=== Required work ===
Track down every line below that holds "accostato" and copy it.

=== Records for the exercise ===
================
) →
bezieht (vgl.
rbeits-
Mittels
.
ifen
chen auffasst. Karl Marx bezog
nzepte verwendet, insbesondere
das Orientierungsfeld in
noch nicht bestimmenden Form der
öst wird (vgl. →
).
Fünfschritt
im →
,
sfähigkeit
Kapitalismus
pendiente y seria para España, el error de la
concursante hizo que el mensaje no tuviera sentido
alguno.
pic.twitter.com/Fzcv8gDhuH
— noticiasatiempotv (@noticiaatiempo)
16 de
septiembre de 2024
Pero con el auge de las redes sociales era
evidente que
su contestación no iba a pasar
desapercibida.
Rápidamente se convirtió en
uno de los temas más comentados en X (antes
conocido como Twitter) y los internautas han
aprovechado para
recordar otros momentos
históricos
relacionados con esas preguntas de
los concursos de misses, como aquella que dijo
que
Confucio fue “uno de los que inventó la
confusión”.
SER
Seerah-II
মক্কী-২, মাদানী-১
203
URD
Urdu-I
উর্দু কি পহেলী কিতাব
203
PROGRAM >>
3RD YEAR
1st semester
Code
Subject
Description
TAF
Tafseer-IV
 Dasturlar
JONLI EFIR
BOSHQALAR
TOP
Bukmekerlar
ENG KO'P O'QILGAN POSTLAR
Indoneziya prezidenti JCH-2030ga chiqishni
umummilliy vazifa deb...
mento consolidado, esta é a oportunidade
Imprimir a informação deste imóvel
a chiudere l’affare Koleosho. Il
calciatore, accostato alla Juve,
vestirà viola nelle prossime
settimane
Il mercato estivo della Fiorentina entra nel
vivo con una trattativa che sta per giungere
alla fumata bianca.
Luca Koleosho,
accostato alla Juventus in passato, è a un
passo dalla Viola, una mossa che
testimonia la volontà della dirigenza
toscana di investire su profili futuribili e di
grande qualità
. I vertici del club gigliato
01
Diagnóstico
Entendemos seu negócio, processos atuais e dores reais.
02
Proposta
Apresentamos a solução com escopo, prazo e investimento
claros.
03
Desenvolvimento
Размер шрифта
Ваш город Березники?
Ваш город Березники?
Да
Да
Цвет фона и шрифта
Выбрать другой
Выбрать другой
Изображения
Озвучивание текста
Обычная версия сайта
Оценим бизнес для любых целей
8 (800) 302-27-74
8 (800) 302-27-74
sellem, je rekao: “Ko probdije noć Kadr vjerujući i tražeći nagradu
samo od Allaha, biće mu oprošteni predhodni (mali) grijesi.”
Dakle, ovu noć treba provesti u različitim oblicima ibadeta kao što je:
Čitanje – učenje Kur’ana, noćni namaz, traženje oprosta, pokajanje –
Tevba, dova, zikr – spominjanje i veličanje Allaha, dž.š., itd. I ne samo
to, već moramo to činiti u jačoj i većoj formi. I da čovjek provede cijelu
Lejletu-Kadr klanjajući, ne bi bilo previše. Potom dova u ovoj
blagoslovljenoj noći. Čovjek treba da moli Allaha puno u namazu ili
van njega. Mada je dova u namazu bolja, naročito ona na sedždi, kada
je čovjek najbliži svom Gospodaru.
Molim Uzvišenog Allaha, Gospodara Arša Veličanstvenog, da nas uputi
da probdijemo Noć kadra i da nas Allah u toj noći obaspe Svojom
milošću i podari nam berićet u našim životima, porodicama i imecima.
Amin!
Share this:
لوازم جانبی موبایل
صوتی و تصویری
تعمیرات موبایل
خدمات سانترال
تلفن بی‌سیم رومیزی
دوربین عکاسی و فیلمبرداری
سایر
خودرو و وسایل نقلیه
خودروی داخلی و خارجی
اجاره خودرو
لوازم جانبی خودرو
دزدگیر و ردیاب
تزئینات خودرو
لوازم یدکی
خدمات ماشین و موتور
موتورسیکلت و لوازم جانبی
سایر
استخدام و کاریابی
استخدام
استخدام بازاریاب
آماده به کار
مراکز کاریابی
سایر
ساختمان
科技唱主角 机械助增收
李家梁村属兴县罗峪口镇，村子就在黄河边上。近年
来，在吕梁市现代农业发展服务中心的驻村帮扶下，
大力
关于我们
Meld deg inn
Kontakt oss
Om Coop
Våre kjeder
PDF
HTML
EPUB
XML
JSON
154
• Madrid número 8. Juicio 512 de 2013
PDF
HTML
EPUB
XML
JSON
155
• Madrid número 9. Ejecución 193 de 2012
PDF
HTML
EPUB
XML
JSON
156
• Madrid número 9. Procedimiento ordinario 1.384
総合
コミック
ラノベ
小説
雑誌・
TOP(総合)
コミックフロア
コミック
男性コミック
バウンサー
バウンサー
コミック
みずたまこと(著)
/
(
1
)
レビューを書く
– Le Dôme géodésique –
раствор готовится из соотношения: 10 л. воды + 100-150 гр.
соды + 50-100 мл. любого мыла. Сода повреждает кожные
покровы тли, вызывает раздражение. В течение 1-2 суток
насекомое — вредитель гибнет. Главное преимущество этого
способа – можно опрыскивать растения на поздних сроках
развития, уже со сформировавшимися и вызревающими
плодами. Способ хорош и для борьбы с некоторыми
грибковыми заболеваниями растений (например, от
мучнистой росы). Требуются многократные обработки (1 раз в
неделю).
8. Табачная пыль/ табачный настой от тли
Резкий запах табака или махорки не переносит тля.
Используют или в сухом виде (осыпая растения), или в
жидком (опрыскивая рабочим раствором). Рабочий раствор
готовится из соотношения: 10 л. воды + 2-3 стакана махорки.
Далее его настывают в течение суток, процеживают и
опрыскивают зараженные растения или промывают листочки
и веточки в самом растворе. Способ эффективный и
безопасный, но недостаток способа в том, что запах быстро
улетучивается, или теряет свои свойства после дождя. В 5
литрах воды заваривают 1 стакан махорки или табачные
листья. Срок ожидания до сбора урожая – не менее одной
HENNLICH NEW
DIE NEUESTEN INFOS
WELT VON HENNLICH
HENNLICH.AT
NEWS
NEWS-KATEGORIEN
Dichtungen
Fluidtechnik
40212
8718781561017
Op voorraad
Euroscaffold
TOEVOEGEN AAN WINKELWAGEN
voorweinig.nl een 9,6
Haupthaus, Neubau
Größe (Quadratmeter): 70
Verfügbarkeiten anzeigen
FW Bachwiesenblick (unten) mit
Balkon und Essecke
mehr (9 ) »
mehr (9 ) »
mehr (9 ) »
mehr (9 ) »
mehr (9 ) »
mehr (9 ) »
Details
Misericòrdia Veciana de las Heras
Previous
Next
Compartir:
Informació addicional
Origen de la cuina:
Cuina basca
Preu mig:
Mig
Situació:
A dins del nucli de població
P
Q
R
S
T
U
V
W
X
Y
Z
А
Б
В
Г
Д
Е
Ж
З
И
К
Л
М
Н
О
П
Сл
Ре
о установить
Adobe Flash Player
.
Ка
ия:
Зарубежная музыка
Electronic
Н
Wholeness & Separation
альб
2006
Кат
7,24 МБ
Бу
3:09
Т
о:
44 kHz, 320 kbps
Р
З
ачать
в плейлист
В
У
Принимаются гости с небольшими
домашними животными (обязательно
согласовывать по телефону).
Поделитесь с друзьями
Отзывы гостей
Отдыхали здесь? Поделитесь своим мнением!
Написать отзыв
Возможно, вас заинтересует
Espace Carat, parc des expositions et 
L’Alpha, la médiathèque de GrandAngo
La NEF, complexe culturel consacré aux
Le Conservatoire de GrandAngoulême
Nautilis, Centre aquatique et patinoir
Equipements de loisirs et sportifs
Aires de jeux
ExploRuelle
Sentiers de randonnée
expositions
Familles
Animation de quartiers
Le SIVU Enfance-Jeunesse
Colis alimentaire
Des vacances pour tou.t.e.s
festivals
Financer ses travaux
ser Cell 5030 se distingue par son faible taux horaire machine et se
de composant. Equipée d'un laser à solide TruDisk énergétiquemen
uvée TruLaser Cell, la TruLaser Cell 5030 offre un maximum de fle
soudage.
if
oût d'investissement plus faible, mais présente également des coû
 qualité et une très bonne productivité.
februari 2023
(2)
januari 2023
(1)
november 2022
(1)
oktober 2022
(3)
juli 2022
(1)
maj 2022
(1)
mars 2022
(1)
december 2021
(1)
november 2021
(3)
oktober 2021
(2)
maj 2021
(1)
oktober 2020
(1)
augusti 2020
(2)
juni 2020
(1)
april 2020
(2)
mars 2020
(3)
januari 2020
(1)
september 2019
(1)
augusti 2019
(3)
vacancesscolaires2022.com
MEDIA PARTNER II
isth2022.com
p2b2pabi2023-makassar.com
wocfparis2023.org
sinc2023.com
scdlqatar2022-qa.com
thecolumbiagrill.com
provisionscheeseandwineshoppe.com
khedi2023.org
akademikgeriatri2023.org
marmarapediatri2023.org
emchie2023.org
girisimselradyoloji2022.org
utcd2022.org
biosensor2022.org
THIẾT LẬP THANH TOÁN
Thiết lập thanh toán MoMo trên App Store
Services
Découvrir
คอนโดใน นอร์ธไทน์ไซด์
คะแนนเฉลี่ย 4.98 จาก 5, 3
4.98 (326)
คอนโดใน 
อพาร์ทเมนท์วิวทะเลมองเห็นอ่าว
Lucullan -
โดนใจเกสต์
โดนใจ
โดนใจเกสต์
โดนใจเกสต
================
=== Written response ===
calciatore, accostato alla Juve,
accostato alla Juventus in passato, è a un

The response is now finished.